Edited by Natalie Grace Sipula

[3 minute read]

As students, we are all looking for ways to make our lives at USC more streamlined and convenient. Once the semester begins, time usually gets away from me, no matter how organized I am. However, I have started incorporating some apps and tools into my daily life to stay on top of things and generally help me navigate life on campus better. Below are a couple of these apps and tools that help me accomplish that goal!

Photo by Dylan Gillis on Unsplash

1. USC Schedule Helper

This is a chrome extension developed by a USC student that is a life saver when going through USC course registration. This extension will let you view how many spots are left in a class before registering and shows if the class conflicts with another class already added to your calendar. If a section is full, you can sign up for email alerts to notify you when a spot opens up, which is particularly helpful if you want to get into a popular class but don’t want to spend time continuously checking Web Registration to see if a spot has opened up.

2. Coursicle

Similar to the USC Schedule Helper, Coursicle is an app that helps with the course registration process. You are able to search for a class, view recent professors who taught the course, the times the sections are offered, the average class size, and more! Download the app or checkout the browser version here.

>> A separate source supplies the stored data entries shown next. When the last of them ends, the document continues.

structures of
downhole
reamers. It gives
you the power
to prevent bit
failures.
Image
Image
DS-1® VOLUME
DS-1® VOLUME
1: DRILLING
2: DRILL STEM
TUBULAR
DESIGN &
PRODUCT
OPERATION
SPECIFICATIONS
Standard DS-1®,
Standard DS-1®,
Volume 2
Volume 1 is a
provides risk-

Photo by Levi Elizaga on Unsplash

3. USC Campus Dining App

Tired of waiting in line for food? Well now you can place an order, pay ahead of time, and pick up your food whenever it’s ready! The app works for 18 USC Campus Dining locations including Fertitta Café, Burger Crush and Seeds Marketplace. You can pay with credit card, USCard, Dining Dollars, or meal swipes. Once your order is placed, you will be notified when the order is ready for pick up! This is particularly helpful if you only have a short break between classes and want to maximize your time spent studying. Learn more on how to download the app here.

4. LiveSafe

LiveSafe is a mobile safety app managed by USC DPS that allows users to contact emergency responders with a click of a button. The app works for both the University Park and Health Science Campus. Once you make an account, the app will allow you to contact DPS or 911 instantly, anonymously report suspicious activity, and have your friends and family virtually escort you with the SafeWalk feature. You can check out some fo the features of the app and download it here.